THE past few days have been punctuated by reports that some prospective voters cannot find the wards they would vote in when they went for voter registration.
To add insult to injury, there are claims that others, who have gone to register in Mabelreign, as residents of that area, have been told that they are supposed to vote in Epworth, which is across town and impractical.
This could just be the tip of the iceberg, as more complaints are filtering in on the Zimbabwe Electoral Commission’s (Zec) sometimes shambolic voter registration process.
This is the first time Zimbabwe is using biometric voter registration (BVR) and Zec could be forgiven on the basis that these could be teething problems and the process will be smoother with the passage of time.
However, this is a delicate process and Zec is not afforded the chance to rehearse, but must quickly jump into the deep end and get a feel of the temperature there.

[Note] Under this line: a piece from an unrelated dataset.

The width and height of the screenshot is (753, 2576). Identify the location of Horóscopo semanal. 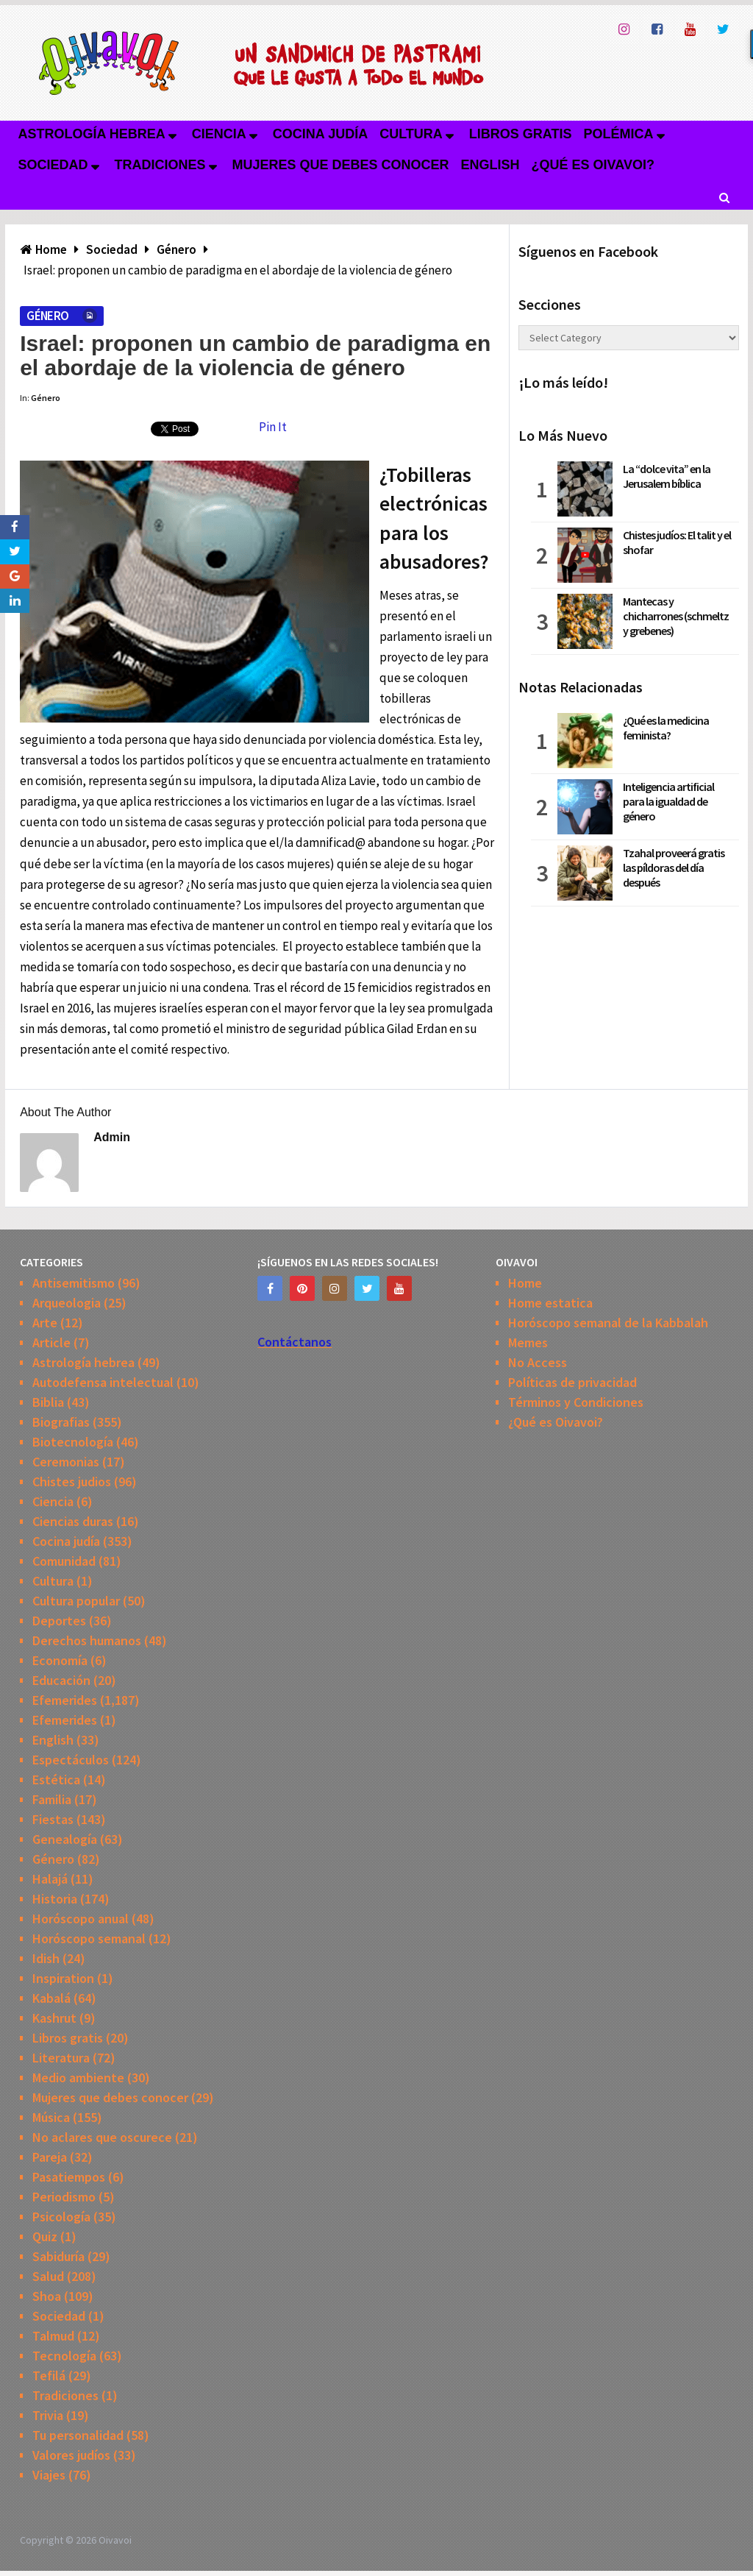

Zec cannot afford any more slip-ups because it will be perceived as aiding Zanu PF in the next elections.
The elections body may explain the cause of the problem, but trust in the organisation is very low and sceptics are looking for a way to nail Zec.

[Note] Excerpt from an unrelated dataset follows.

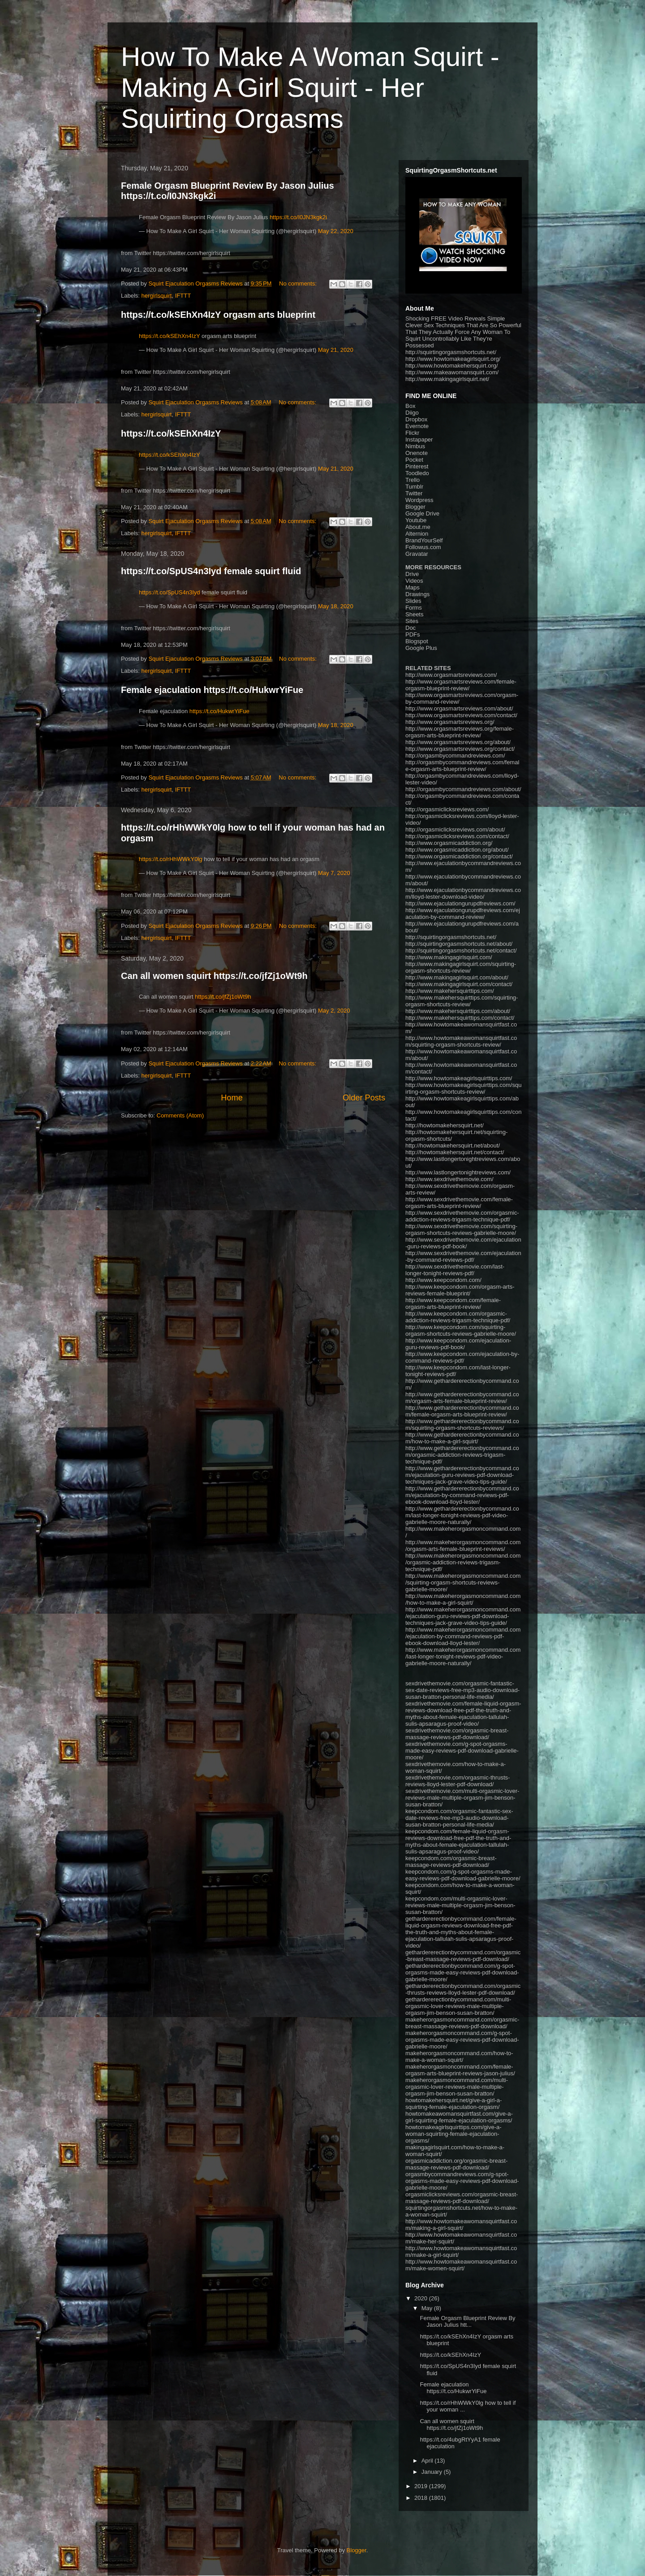 The height and width of the screenshot is (2576, 645). What do you see at coordinates (457, 1317) in the screenshot?
I see `http://www.keepcondom.com/orgasmic-addiction-reviews-trigasm-technique-pdf/` at bounding box center [457, 1317].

This is not a conspiracy of any sorts; on a perceptions index — if ever there was one — Zec is seen as a pliant body that is there to do the bidding of Zanu PF and any missteps would be over-scrutinised, with the final judgment that the body cannot conduct free, fair and credible polls.
What is important is for Zec to be as transparent as possible, explain why some prospective voters are not finding their voting centres and, above all, point out how it will address these anomalies.

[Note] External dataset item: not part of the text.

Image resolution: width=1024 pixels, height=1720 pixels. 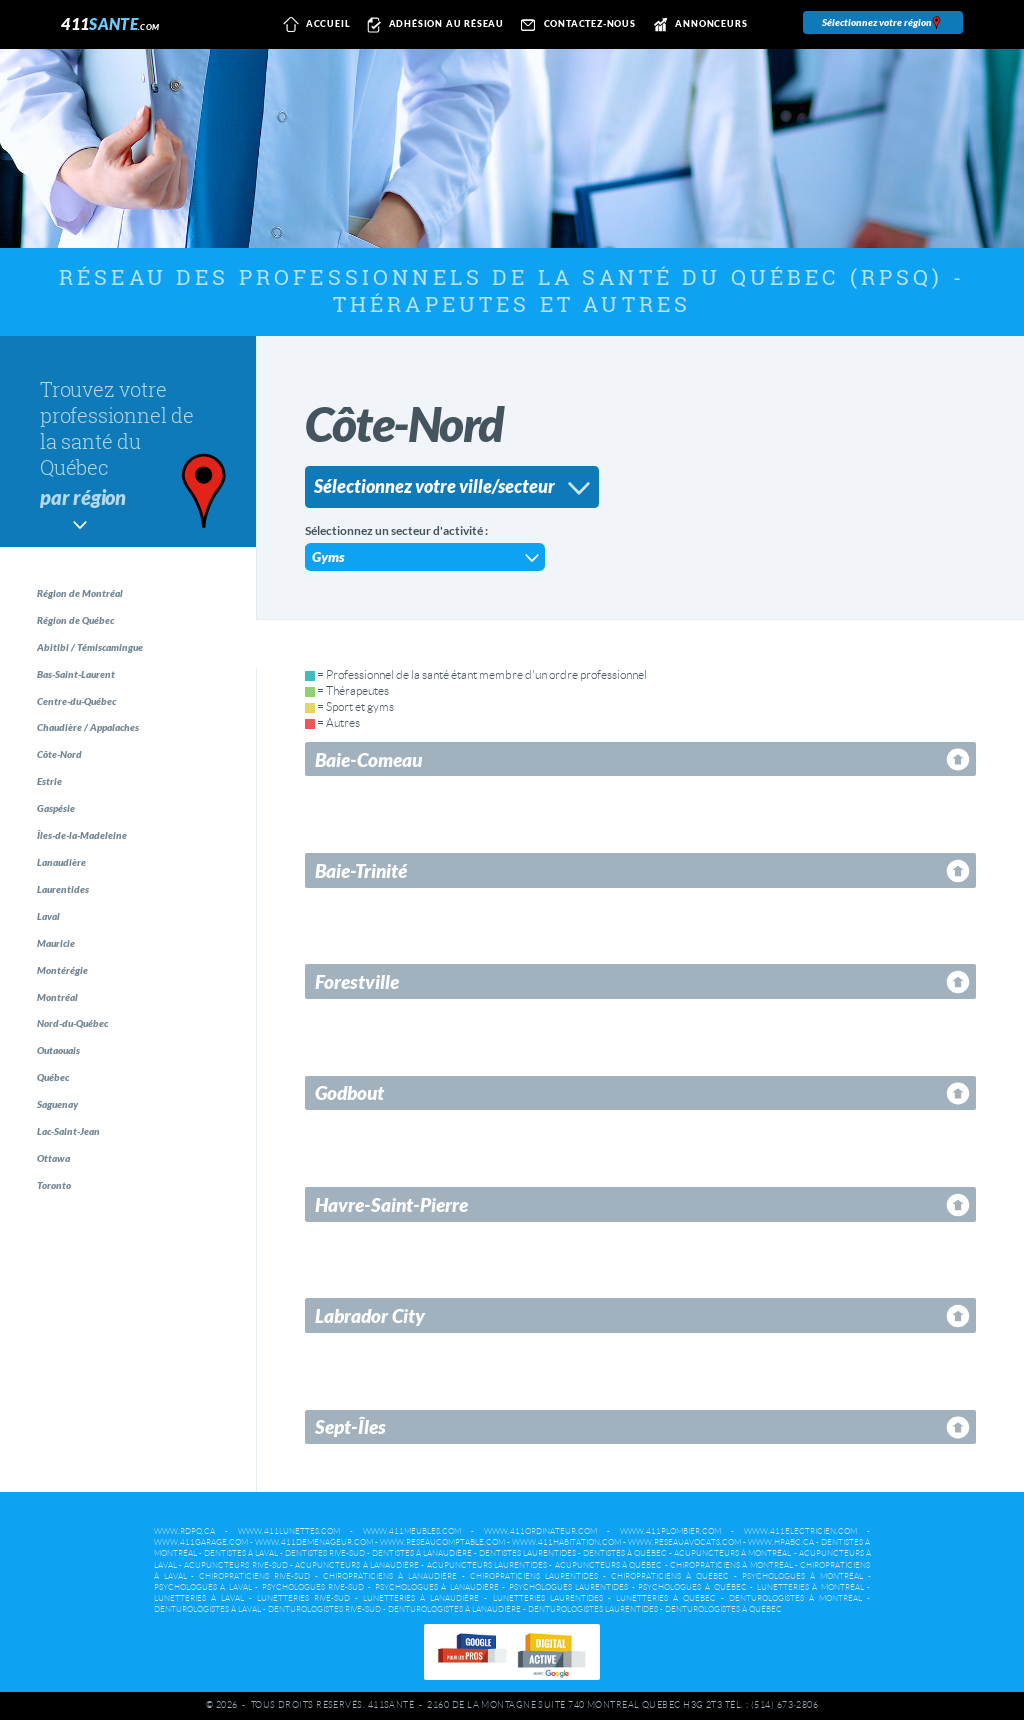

If it means that Zec holds daily briefings with the media and explain each process, so be it, as this is the only way the body can show that it is not held by the captive Zanu PF.
The body should also always have a back-up plan, in case its machinery develops faults, as turning away people intending to register will always raise eyebrows.
What Zec needs now is to build confidence and improve how it is perceived by the public, as this is the only way it can be trusted to hold free and fair elections.
Its operations should be transparent, while its staff must always be approachable when sought for explanations where people have questions.